Addressing the international and domestic press after the G20 nations adopted the New Delhi Declaration, Kant said the declaration was achieved without a single footnote or a chair summary.
Till now, all G20 ministerial meetings under India’s presidency had ended without joint communiques. Instead, a series of ‘Chairman’s Summary and Outcomes Documents’ had been issued.
In the 2022 summit in Bali, China had opposed private and bilateral creditors taking a haircut on their debt extended to stressed economies. Hence, a footnote was added to the final declaration, including China’s position that multilateral development banks (MDBs) should also take a haircut.
The New Delhi declaration represented Prime Minister Narendra Modi and India’s ability to bring together all developing countries, emerging markets, as well as China and Russia, Kant stressed.
“India’s declaration has 83 paragraphs. All these paragraphs have 100 per cent consensus across all countries,” he said.
He pointed out the outcomes and annex documents together stood at 112, which is more than 2.5 times what has ever been achieved before.
Kant said the final outcome document had a large India footprint. Case in point, a large number of initiatives that have been adopted at various G20 forums and working groups held throughout the year have found their way to the declaration.
These include the Deccan High Level Principles on Good Security, the Chennai High-Level Principles on a Sustainable and Resilient Blue Economy, the Goa Road Map for Tourism, the Gandhinagar Implementation Road Map for Land Reclamation and the Jaipur call for enhanced MSMEs.
India’s moment
The G20 has contributed to making India world-ready and the world India-ready, External Affairs Minister S Jaishankar said at the same briefing.
In the domestic context, officials have pointed out that India’s presidency has had an unprecedented ‘popular participation and societal involvement’ being organised in as many as 60 cities nationwide.
The declaration focuses on promoting strong, sustainable, balanced, and inclusive growth, aims to accelerate progress on sustainable development goals, and has come up with an action plan on that.

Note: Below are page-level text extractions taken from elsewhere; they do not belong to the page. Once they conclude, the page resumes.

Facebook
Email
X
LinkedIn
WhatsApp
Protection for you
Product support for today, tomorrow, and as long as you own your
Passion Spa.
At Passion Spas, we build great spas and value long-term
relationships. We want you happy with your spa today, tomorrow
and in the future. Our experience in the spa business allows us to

It has also endorsed high-level principles on lifestyle for sustainable development, voluntary principles on hydrogen, Jaishankar said.
The leaders have also noted India’s proposal for a One Future Alliance. This voluntary initiative aims to build capacity, and provide technical assistance and adequate funding support for implementing digital public infrastructure in low- and middle-income countries.
Global south focus
India had tried to ensure that the concerns of the global south constituted the G20 deliberations. “This is because after the pandemic, and the impact of the Ukraine crisis, and climate events, the countries of the global south are in deep economic distress,” Jaishankar said.
He said that India had taken inputs from as many as 125 countries from the global south at the beginning of its presidency at the New Delhi-organised Voice of Global South Summit.
Interestingly, the final text doesn’t mention the term ‘global south’ even once, and instead sticks to the terms “least developed countries” and “developing economies”.
Jaishankar said the government took special effort to make this G20 the most inclusive and diverse.